If stabilized core assets are becoming fully valued, some observers believe that “total return” assets – like value-add real estate opportunities — are relatively underpriced. The real estate cycle may have reached a point where investors can create arbitrage from the “mispriced perception of risk” that exists between stabilized core and value-added assets, the CenterSquare executives said.
“While 2008 through 2011 was largely an ‘era of acquisition’ in which lucrative opportunities were abundant for anyone with available capital, we are now in an ‘era of execution,’ in which investors must create value and execute strategically to achieve attractive risk-adjusted returns.”
“Due to the combination of a high cost basis and a lack of opportunity for increased yield, stabilized core assets carry greater risk than is currently perceived,” said Reder and Yeatman. “In contrast, transitional value-add assets can be acquired at an attractive cost basis in today’s market because they are perceived to carry greater risk.”
Some observers believe, too, that smaller private equity real estate funds are a particularly attractive way to build wealth.

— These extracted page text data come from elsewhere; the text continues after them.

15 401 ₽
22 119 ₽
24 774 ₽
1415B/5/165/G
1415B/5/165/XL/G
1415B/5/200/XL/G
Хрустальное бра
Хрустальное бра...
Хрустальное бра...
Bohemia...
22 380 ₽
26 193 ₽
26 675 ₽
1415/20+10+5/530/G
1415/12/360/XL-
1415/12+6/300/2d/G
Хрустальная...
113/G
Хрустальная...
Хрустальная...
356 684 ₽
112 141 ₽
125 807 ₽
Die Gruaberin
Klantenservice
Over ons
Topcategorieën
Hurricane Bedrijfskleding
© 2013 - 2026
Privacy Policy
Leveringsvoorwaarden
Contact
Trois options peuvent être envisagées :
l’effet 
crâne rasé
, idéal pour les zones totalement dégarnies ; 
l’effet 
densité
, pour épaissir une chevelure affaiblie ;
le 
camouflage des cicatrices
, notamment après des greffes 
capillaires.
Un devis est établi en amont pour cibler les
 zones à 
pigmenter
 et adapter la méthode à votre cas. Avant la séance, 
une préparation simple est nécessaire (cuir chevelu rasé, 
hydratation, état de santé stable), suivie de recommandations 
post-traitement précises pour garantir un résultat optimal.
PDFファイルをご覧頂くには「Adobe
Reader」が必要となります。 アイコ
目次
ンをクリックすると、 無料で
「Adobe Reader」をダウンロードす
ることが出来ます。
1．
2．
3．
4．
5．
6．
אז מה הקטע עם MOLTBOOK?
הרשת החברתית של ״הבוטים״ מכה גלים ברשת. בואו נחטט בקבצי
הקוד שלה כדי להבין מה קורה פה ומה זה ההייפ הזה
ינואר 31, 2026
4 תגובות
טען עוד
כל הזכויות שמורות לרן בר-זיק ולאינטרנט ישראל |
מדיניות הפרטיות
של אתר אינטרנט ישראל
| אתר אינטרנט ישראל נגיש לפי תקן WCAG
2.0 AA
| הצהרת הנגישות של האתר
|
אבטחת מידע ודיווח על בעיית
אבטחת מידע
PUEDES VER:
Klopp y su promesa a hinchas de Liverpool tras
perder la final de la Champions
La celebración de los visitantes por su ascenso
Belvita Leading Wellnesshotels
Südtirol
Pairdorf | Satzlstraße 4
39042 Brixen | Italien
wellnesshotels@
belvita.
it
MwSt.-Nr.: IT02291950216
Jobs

According to HuffPost and Preqin
(an investment data firm), a review covering private equity real estate funds making first investments between 2005 and 2015 showed that real estate equity funds with more than $1 billion or more in assets had an average net internal rate of return (IRR) of 5.7 percent – while funds with less than $200 million in assets experienced a net IRR of 11.2%.
Potential Tax Advantages
Pass-through investment vehicles (such as LLCs used by by marketplaces like RealtyShares for equity investments) not only avoid double taxation but also allow investors to potentially obtain the full benefit of any available tax losses or incentives.
With real estate, the magnitude of the depreciation and interest expense deductions make this advantage potentially significant. The pass-through structures of LLCs allow partners/members to receive “flow-through” of these tax offsets, and to thus receive periodic distributions without incurring (much) current taxes.
With real estate, the magnitude of the depreciation and interest expense deductions make this potential tax advantage potentially significant.
Investors may ultimately have some or all of this tax benefit be “recaptured” by tax authorities upon a sale or other disposition — but in the meantime, they can have tax-free use of the distributed cash.
The Risks of Private Direct Investing
The direct participation vehicles discussed above still carry significant risk.
All of the investments offered by RealtyShares are private offerings, exempt from registration with the SEC, and the disclosures are less detailed than would be expected from a registered public offering. Ongoing disclosure requirements are negligible.
The investments are also illiquid, with undetermined holding periods and no real preset liquidity terms. These offerings are also only available to accredited investors, so the illiquid nature of any investment is heightened – further emphasizing the differences of these securities compared to registered, publicly-traded securities.
Neither RealtyShares, Inc. nor North Capital Private Securities Corporation, as institutions, advise on any personal income tax requirements or issues. Use of any information from this article is for general information only and does not represent personal tax advice, either express or implied. Readers are encouraged to seek professional tax advice for personal income tax questions and assistance.